Azure 云平台用 SQOOP 将 SQL server 2012 数据表导入 HIVE / HBASE

My name is Farooq and I am with HDinsight support team here at Microsoft. In this blog I will try to give some brief overview of Sqoop in HDinsight and then use an example of importing data from a Windows Azure SQL Database table to HDInsight cluster to demonstrate how you can get stated with Sqoop in HDInsight.

What is Sqoop?

Sqoop is an Apache project and part of Hadoop ecosystem. It allows data transfer between Hadoop\HDInsight cluster and relational databases such as SQL, Oracle, MySQL etc. Sqoop is a collection of related tools, for example import, export, list-all-tables, list-databases etc. To use Sqoop, you specify the tool you want to use and the arguments that control the tool. For more information on Sqoop please check Sqoop User Guide.

When do you need to use Sqoop?

You need to use Sqoop only when you are trying to import/export data between Hadoop and a relational Database. HDInsight provides a full-featured Hadoop Distributed File System (HDFS) over Windows Azure Blob storage (WABS) and if you want to upload data to HDInsight or WASB from any other source, for example from your local computer's file system then you should use any of the tools discussed in this article. The same article also discusses how to import data to HDFS from SQL Database/SQL Server using Sqoop. In this blog I will elaborate on the same with an example and try to provide more details information along the way.

 

What do I need to do for Sqoop to work in my HDInsight cluster?

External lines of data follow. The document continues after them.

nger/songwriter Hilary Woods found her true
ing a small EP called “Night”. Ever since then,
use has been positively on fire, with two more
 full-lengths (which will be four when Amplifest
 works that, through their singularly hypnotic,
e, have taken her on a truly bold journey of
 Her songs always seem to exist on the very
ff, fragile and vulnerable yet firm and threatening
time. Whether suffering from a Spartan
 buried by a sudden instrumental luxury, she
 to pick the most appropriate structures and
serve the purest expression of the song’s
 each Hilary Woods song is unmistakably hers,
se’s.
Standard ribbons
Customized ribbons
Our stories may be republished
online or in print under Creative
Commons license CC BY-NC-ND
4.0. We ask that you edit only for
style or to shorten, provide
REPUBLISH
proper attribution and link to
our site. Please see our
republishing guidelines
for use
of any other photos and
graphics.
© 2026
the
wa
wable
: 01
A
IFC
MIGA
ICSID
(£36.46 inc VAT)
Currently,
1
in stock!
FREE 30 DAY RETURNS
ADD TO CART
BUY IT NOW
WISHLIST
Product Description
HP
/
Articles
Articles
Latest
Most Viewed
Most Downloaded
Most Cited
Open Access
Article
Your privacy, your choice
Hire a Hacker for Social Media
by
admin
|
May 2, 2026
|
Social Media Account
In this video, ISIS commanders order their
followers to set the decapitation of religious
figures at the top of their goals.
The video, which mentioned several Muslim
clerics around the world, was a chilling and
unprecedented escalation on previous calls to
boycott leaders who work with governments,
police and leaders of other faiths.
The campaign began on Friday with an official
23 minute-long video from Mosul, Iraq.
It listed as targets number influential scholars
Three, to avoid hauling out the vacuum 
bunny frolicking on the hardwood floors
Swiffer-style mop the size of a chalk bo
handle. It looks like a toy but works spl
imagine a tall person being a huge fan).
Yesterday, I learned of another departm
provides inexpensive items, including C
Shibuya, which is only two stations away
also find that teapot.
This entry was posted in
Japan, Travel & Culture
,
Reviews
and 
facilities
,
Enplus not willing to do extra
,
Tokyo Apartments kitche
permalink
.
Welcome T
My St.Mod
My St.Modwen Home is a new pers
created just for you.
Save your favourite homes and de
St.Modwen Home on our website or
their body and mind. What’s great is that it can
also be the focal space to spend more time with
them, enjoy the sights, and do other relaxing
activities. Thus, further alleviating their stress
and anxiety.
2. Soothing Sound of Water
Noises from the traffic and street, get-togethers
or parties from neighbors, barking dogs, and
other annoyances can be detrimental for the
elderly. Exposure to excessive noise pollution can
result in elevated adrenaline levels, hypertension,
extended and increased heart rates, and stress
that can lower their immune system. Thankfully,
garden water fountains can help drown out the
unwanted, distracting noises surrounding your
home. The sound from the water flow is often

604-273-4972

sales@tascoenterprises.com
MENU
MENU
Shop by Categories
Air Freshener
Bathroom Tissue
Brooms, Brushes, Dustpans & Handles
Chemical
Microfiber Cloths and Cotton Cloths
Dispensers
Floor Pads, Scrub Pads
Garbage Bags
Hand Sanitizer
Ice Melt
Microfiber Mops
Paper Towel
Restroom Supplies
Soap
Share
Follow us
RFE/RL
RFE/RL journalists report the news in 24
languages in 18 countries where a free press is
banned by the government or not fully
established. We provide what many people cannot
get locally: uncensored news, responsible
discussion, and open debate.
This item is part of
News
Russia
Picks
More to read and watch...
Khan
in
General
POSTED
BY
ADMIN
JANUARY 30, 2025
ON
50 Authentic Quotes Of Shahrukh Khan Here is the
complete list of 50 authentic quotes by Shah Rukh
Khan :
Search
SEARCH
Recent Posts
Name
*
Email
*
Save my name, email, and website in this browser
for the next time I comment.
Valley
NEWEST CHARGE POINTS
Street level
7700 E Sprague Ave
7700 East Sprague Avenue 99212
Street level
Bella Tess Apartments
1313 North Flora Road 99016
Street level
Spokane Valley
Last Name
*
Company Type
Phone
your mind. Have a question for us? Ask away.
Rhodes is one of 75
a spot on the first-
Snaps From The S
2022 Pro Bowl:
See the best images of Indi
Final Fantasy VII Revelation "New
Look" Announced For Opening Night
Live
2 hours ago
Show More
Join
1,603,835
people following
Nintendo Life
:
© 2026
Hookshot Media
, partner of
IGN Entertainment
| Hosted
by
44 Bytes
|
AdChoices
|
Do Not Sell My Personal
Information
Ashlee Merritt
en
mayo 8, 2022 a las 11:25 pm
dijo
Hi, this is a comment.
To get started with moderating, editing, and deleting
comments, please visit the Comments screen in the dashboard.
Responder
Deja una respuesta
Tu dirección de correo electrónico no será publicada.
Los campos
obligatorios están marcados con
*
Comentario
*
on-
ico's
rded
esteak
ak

HDInsight 2.1 includes Sqoop 1.4.3. The Microsoft SQL Server SQOOP Connector for Hadoop is now part of Apache SQOOP 1.4. So you do not need to install the connector separately. All HDInsight clusters also have Microsoft SQL Server JDBC driver installed; so all components that are needed to transfer data between HDInsight cluster and SQL server are already installed in a HDI cluster and you do not have to install anything.

How can I run a Sqoop job?

With HDInsight preview version we could only run the Sqoop commands from Hadoop command line after doing a remote desktop session (RDP) on the HDInsight cluster head node. However the release version of HDInsight SDK includes the PowerShell cmdlet to run Sqoop job remotely. So we can

  1. Run Sqoop jobs locally from HDInsight head node using Hadoop Command Line
  2. Run Sqoop job remotely using HDInsight SDK PowerShell cmlets

 

We recommend that you run your Sqoop commands remotely using HDInsight SDK cmdlets . We will discuss both the options in detail. First let's see how we can run Sqoop jobs locally from HDInsight head node using Hadoop Command Line.

 

Run Sqoop jobs locally from HDInsight head node using Hadoop Command Line

I am assuming you already have a Windows Azure SQL Database. If you don't and you want to get one please follow the steps in this article. Let's follow the steps below to create a test table and populate with some sample data in your Windows Azure SQL Database which we will import in our HDInsight cluster shortly. I will show how to do this from Windows Azure portal but you can also connect to the Windows Azure SQL Database from SSMS and do the same.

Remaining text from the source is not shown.